In his annual State of the Nation Address, Russian president Vladimir Putin boasted that his country has developed “the next generation of missiles,” which would leave our defenses “completely useless.”  Just to prove he was serious, he showed a cartoon.  Not just any cartoon, but an image of a new wonder missile swimming around American defenses before striking, and presumably blowing up, Florida.

Putin had boasted of such weapons for years, and it turns out the video – depicting “hypersonic missiles” that travel at higher speeds and lower trajectories than ballistic missiles – had been produced back in 2007.  His address therefore contained no news, Newsweek’s credulous report that he’d “revealed new nuclear-capable weapons” notwithstanding.

Nevertheless, Jeffrey Lewis of the authoritatively-titled Foreign Policy magazine has written a piece whose title gloats, “Putin’s Nuclear-Powered Cruise Missile Is Bigger Than Trump’s.”  Its subtitle, “There’s no point in competing with Russia’s new trove of bizarre doomsday devices,” summarizes the position that FP held throughout the Cold War.  Victory is Russia’s.  Resistance is futile.  Fighting back will only make them mad.

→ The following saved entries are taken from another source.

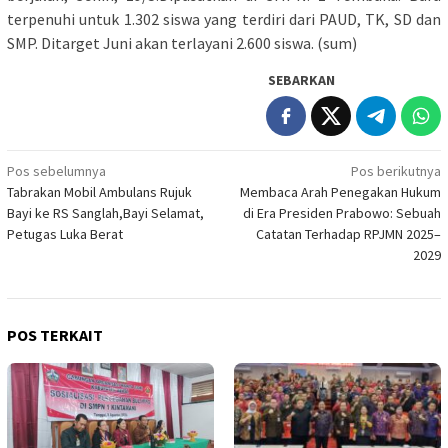
terpenuhi untuk 1.302 siswa yang terdiri dari PAUD, TK, SD dan
SMP. Ditarget Juni akan terlayani 2.600 siswa. (sum)
SEBARKAN
Navigasi
Pos sebelumnya
Pos berikutnya
Tabrakan Mobil Ambulans Rujuk
Membaca Arah Penegakan Hukum
pos
Bayi ke RS Sanglah,Bayi Selamat,
di Era Presiden Prabowo: Sebuah
Petugas Luka Berat
Catatan Terhadap RPJMN 2025–
2029
POS TERKAIT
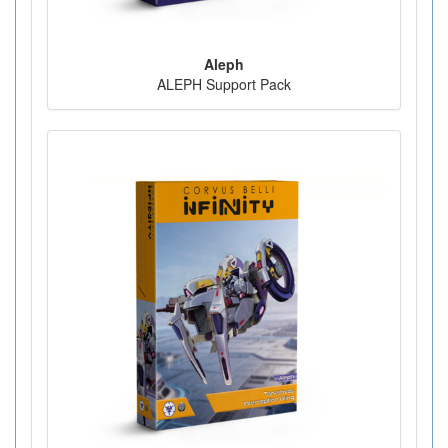
Aleph
ALEPH Support Pack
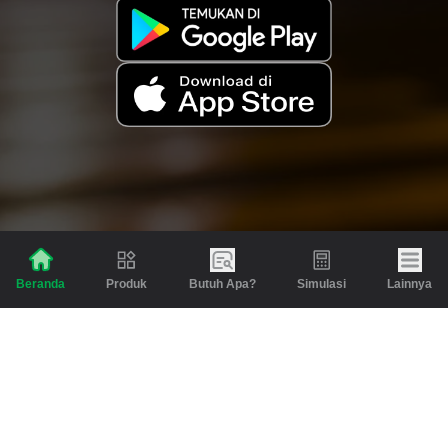
Produk
Butuh Apa?
Simulasi
Lainnya
Beranda
Produk
Berita dan Artikel
Gadai
Emas
Pinjaman
Inspirasi
Emas
Investasi
Jasa Lainnya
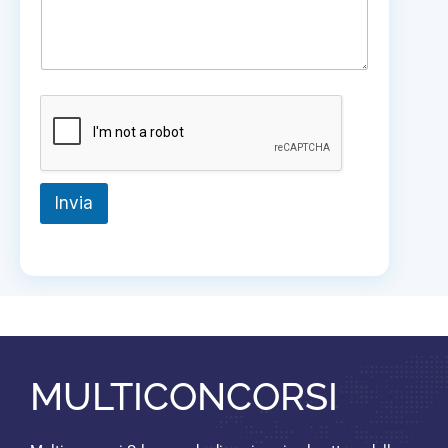
Invia
MULTICONCORSI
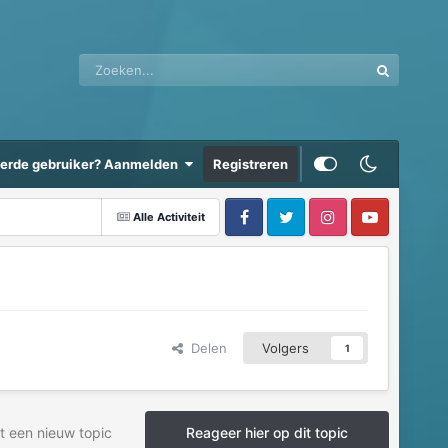
eerde gebruiker? Aanmelden
Registreren
Alle Activiteit
Delen
Volgers
1
t een nieuw topic
Reageer hier op dit topic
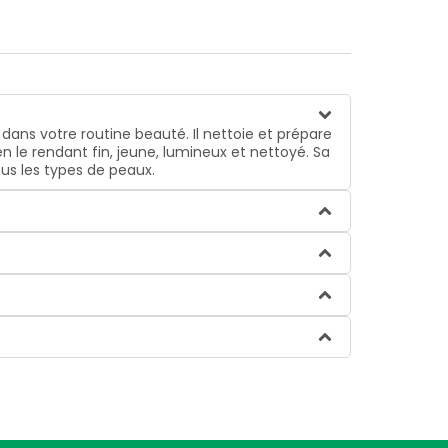
dans votre routine beauté. Il nettoie et prépare
en le rendant fin, jeune, lumineux et nettoyé. Sa
us les types de peaux.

The fact that Putin blames the alleged existence of these new weapons on former president George W. Bush for withdrawing from the ABM Treaty must have been too much for Lewis, a professor in “nonproliferation studies,” to resist.  Ditto that for his publication, FP, which for 30 years had been owned by the Carnegie Endowment for International Peace, before being purchased by the somewhat less loopy Washington Post in 2008.  Even so, one would hope that foreign policy analysts would be willing to be a little more … oh … analytical?

For example, the ABM Treaty severely curtailed the development of defensive missile systems, in an attempt to deter an attack by either side through the theory of mutually assured destruction.  It did not prohibit a nation from producing superior offensive weapons, which have the potential to tip the balance of power all the same.

To wit, Putin now claims that our destruction is not so mutually assured, but that Russia now has a decisive upperhand.  If that’s true, then why does he continue to rail against the events he says created that circumstance?  If his wonder weapons have been in development for over a decade, then why has he angrily opposed the deployment of our missile defenses throughout that time?  Why did he bother bullying President Obama into withdrawing our missiles and radar system from Poland and the Czech Republic, if they’d have done us so little good anyway?

If our investments in missile defense had gone for naught because of these new offensive weapons, the former KGB chief would have no trouble keeping it a secret.  He and his neo-Soviet henchmen would simply sit back and watch us pour billions of dollars a year into a defense system they’ve already rendered obsolete, while they laughed their furry Russian posteriors off.  Instead, Putin explains how our defenses supposedly enable him to destroy us, like some geek who’s watched the Star Trek episode “The Corbomite Maneuver” a few times too many.

It’s hard to imagine what good that does him, until one considers that he’s been in need of a superficial demonstration of strength.  It can’t be coincidental that this display so closely follows the killing of more than 200 Russian soldiers in a failed attack on an American position in Syria.  Putin disavowed the action, instead portraying the Russian dead as mercenaries, fighting on behalf of an unspecified faction.  That implausible denial was an unmistakable show of weakness from the shirtless poseur, and he surely knows it.

Putin might as well have kept his decade-old missile cartoon in a container marked, “In case of national humiliation, break glass.”  Just like that, the narrative changed from one of Russian weakness and inferiority to one of Russian dominance.  The fact that this latter narrative is heavily embellished is of secondary importance.

Our government has known of Russia’s intention to create hypersonic missiles and other “doomsday devices” for many years now.  The belief that it has already succeeded, and the assumption that we are neither working on the same kinds of weapons ourselves, nor studying defenses against them, is based simply on the fact that Putin is talking about it, and we’re not.

… Well, that, and the usual help that our enemies can expect from experts at liberal foreign policy think tanks.